April 2020

How do you assess the statistical significance of an insight?

We need to perform hypothesis testing to determine statistical significance. Will take following steps.

First will define null hypothesis and alternate hypothesis
We will calculate p- value
Last, we would set the level of the significance (alpha) and if the p-value is less than the alpha, you would reject the null — in other words, the result is statistically significant.

What is the Central Limit Theorem and why is it important?

Central limit theorem is very important concept in stats. It states that no matter the underlying distribution of the data set, the sampling distribution would be equal to the mean of original distribution and variance would be n times smaller, where n is the size of sample
The central limit theorem (CLT) states that the distribution of sample means approximates a normal distribution as the sample size gets larger.
Sample sizes equal to or greater than 30 are considered sufficient for the CLT to hold.
A key aspect of CLT is that the average of the sample means and standard deviations will equal the population mean and standard deviation.

Example-

Suppose that we are interested in estimating the average height among all people. Collecting data for every person in the world is impossible. While we can’t obtain a height measurement from everyone in the population, we can still sample some people. The question now becomes, what can we say about the average height of the entire population given a single sample. The Central Limit Theorem addresses this question exactly.”

What is sampling? How many sampling methods do you know?

Data sampling is a statistical analysis technique used to select, manipulate and analyse a subset of data points to identify patterns and trends in the larger data set. It enables data scientists and other data analysts to work with a small, manageable amount of data about a statistical population to build and run analytical models more quickly, while still producing accurate findings.

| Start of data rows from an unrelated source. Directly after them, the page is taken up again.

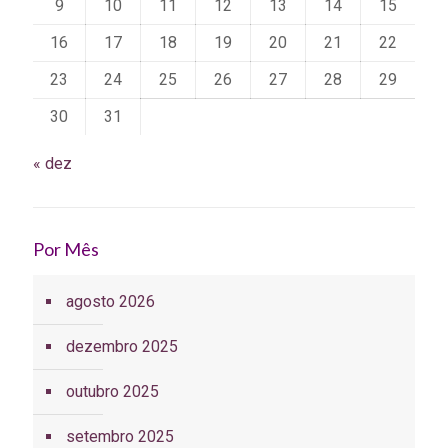
9
10
11
12
13
14
15
16
17
18
19
20
21
22
23
24
25
26
27
28
29
30
31
« dez
Por Mês
agosto 2026
dezembro 2025
outubro 2025
setembro 2025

Simple random sampling: Software is used to randomly select subjects from the whole population.
Stratified sampling: Subsets of the data sets or population are created based on a common factor, and samples are randomly collected from each subgroup.
Cluster sampling: The larger data set is divided into subsets (clusters) based on a defined factor, then a random sampling of clusters is analyzed.
Multistage sampling: A more complicated form of cluster sampling, this method also involves dividing the larger population into a number of clusters. Second-stage clusters are then broken out based on a secondary factor, and those clusters are then sampled and analyzed. This staging could continue as multiple subsets are identified, clustered and analyzed.
Systematic sampling: A sample is created by setting an interval at which to extract data from the larger population — for example, selecting every 10th row in a spreadsheet of 200 items to create a sample size of 20 rows to analyze.

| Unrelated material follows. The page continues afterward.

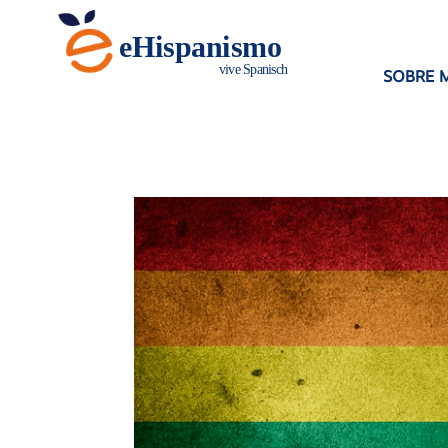
SOBRE M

Explain selection bias (with regard to a dataset, not variable selection). Why is it important? How can data management procedures such as missing data handling make it worse?

Selection bias is the phenomenon of selecting individuals, groups or data for analysis in such a way that proper randomization is not achieved, ultimately resulting in a sample that is not representative of the population.

Types of selection bias include:

sampling bias: a biased sample caused by non-random sampling
time interval: selecting a specific time frame that supports the desired conclusion. e.g. conducting a sales analysis near Christmas.
attrition: attrition bias is similar to survivorship bias, where only those that ‘survived’ a long process are included in an analysis, or failure bias, where those that ‘failed’ are only included
observer selection: related to the Anthropic principle, which is a philosophical consideration that any data we collect about the universe is filtered by the fact that, in order for it to be observable, it must be compatible with the conscious and sapient life that observes it.

Handling missing data can make selection bias worse because different methods impact the data in different ways. For example, if you replace null values with the mean of the data, you adding bias in the sense that you’re assuming that the data is not as spread out as it might actually be.

What is the difference between type I vs type II error?

Anytime we make a decision using statistics there are four possible outcomes, with two representing correct decisions and two representing errors.

Type – I Error:

A type 1 error is also known as a false positive and occurs when a researcher incorrectly rejects a true null hypothesis. This means that your report that your findings are significant when in fact they have occurred by chance.

The probability of making a type I error is represented by your alpha level (α), which is the p-value. A p-value of 0.05 indicates that you are willing to accept a 5% chance that you are wrong when you reject the null hypothesis

Type – II Error:

A type II error is also known as a false negative and occurs when a researcher fails to reject a null hypothesis which is really false. Here a researcher concludes there is not a significant effect, when actually there really is.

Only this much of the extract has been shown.